■ EXERCISE
Transcribe word for word the lines below from the line with "った#水曜日#の#妄想#間取り図" through the line with "devant Dame Joconde Qui, comme...", ends included.

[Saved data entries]

┌────────

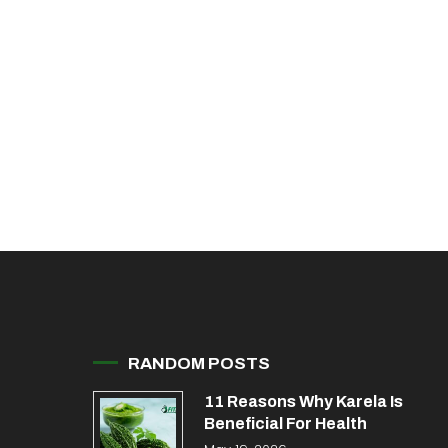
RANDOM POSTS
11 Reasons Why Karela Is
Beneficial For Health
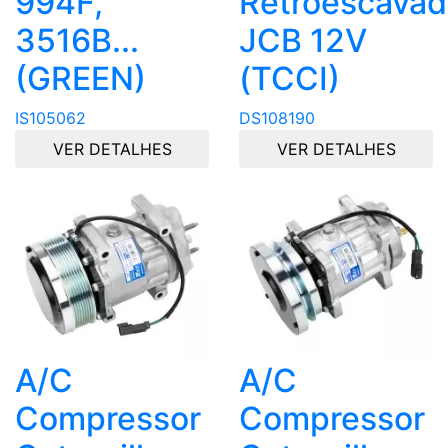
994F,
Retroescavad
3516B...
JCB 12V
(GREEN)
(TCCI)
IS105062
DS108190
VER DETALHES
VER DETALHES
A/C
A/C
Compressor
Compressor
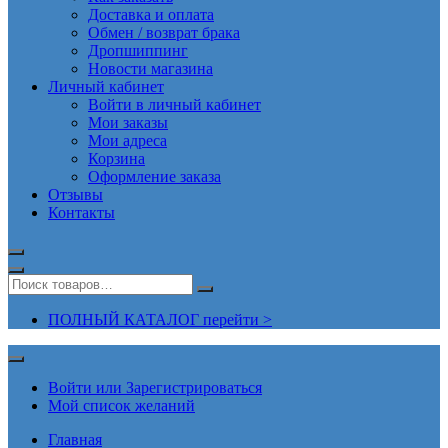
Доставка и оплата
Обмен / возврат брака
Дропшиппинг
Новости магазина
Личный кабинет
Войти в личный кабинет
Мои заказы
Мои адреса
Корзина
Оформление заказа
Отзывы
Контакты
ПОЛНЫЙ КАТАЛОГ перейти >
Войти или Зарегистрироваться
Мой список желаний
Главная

└────────
┌────────

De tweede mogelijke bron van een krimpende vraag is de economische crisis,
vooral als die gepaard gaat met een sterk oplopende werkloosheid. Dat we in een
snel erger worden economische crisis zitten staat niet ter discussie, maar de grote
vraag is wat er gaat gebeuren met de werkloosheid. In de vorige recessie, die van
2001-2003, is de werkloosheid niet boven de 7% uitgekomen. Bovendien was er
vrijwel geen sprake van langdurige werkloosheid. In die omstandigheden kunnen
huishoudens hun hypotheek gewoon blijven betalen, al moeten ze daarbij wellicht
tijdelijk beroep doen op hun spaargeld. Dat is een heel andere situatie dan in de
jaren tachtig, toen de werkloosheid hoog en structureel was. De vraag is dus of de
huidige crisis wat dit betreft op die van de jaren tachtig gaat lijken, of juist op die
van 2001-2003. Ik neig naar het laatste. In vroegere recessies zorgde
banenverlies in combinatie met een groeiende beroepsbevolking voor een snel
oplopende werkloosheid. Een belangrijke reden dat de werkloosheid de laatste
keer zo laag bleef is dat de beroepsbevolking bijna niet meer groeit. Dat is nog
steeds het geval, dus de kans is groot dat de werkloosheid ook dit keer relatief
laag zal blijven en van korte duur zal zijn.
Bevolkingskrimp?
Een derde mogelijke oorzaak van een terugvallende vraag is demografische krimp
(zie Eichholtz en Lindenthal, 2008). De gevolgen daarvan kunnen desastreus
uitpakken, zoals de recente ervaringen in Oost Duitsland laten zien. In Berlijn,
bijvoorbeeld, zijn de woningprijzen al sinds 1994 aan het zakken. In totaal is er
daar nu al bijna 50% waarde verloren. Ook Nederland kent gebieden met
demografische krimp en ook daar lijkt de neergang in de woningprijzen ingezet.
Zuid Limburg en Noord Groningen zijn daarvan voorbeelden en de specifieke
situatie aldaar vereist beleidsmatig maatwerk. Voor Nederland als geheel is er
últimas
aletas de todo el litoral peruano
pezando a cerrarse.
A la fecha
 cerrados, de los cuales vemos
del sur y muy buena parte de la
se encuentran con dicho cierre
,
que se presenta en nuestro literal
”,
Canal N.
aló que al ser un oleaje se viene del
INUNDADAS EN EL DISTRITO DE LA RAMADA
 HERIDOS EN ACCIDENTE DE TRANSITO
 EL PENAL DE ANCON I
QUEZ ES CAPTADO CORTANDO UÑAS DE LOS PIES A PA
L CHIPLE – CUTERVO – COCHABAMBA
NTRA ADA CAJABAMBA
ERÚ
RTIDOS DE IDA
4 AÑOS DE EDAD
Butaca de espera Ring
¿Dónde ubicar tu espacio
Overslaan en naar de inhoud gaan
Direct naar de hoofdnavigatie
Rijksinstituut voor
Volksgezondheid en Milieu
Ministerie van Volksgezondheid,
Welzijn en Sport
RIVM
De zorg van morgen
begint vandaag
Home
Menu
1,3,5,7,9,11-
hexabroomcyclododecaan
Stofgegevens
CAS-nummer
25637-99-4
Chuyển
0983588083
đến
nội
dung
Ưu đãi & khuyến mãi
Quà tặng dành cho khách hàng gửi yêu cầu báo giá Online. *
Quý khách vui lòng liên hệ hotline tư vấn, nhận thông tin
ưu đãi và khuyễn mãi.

└────────
┌────────

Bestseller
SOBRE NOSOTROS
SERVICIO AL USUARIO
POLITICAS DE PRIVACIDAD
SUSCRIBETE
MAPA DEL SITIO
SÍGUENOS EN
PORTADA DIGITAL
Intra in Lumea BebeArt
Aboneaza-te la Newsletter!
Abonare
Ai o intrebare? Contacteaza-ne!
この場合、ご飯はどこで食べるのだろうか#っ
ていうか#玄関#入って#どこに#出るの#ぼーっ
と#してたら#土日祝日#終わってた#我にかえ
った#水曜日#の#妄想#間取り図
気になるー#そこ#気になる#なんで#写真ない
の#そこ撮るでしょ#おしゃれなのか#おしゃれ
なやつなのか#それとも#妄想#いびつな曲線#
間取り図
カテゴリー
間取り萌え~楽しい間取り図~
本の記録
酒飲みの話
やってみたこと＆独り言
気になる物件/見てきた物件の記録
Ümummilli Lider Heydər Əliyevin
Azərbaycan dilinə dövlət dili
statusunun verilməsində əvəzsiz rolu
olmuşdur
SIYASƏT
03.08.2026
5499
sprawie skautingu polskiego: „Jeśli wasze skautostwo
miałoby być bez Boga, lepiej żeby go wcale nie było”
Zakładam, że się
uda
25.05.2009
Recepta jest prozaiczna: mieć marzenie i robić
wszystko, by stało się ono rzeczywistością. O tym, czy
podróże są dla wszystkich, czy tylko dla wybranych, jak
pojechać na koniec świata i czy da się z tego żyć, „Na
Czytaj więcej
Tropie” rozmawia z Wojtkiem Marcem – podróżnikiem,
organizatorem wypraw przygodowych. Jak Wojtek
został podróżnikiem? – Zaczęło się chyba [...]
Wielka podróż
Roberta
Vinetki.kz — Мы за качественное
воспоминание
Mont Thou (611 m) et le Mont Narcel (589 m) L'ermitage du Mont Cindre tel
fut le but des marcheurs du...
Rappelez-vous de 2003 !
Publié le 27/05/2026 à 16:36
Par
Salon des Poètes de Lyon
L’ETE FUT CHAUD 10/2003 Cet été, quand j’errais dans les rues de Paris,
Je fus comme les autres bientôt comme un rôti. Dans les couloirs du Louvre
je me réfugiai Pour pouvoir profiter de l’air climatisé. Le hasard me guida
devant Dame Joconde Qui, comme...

└────────

■ SOLUTION FOR THIS EXERCISE
った#水曜日#の#妄想#間取り図
気になるー#そこ#気になる#なんで#写真ない
の#そこ撮るでしょ#おしゃれなのか#おしゃれ
なやつなのか#それとも#妄想#いびつな曲線#
間取り図
カテゴリー
間取り萌え~楽しい間取り図~
本の記録
酒飲みの話
やってみたこと＆独り言
気になる物件/見てきた物件の記録
Ümummilli Lider Heydər Əliyevin
Azərbaycan dilinə dövlət dili
statusunun verilməsində əvəzsiz rolu
olmuşdur
SIYASƏT
03.08.2026
5499
sprawie skautingu polskiego: „Jeśli wasze skautostwo
miałoby być bez Boga, lepiej żeby go wcale nie było”
Zakładam, że się
uda
25.05.2009
Recepta jest prozaiczna: mieć marzenie i robić
wszystko, by stało się ono rzeczywistością. O tym, czy
podróże są dla wszystkich, czy tylko dla wybranych, jak
pojechać na koniec świata i czy da się z tego żyć, „Na
Czytaj więcej
Tropie” rozmawia z Wojtkiem Marcem – podróżnikiem,
organizatorem wypraw przygodowych. Jak Wojtek
został podróżnikiem? – Zaczęło się chyba [...]
Wielka podróż
Roberta
Vinetki.kz — Мы за качественное
воспоминание
Mont Thou (611 m) et le Mont Narcel (589 m) L'ermitage du Mont Cindre tel
fut le but des marcheurs du...
Rappelez-vous de 2003 !
Publié le 27/05/2026 à 16:36
Par
Salon des Poètes de Lyon
L’ETE FUT CHAUD 10/2003 Cet été, quand j’errais dans les rues de Paris,
Je fus comme les autres bientôt comme un rôti. Dans les couloirs du Louvre
je me réfugiai Pour pouvoir profiter de l’air climatisé. Le hasard me guida
devant Dame Joconde Qui, comme...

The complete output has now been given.